__Prompt__
Transcribe exactly, leaving out pictures, the lines from the one that holds "Hunting Haven at Dworshak" through the end of the data below, including both end lines and no others.

__Material for this exercise__
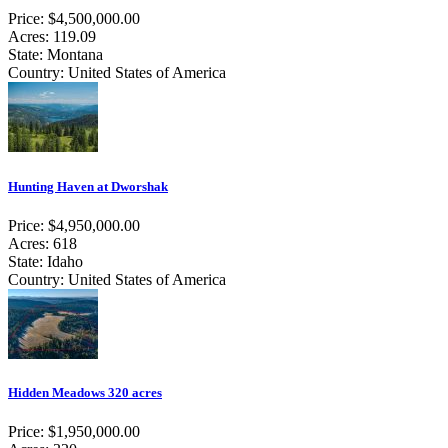
Price: $4,500,000.00
Acres: 119.09
State: Montana
Country: United States of America
Hunting Haven at Dworshak
Price: $4,950,000.00
Acres: 618
State: Idaho
Country: United States of America
Hidden Meadows 320 acres
Price: $1,950,000.00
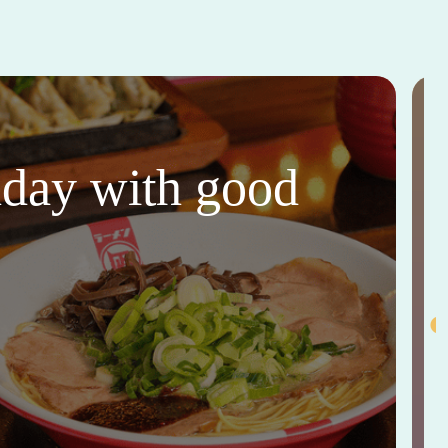
thday with good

__Your solution__
Hunting Haven at Dworshak
Price: $4,950,000.00
Acres: 618
State: Idaho
Country: United States of America
Hidden Meadows 320 acres
Price: $1,950,000.00
thday with good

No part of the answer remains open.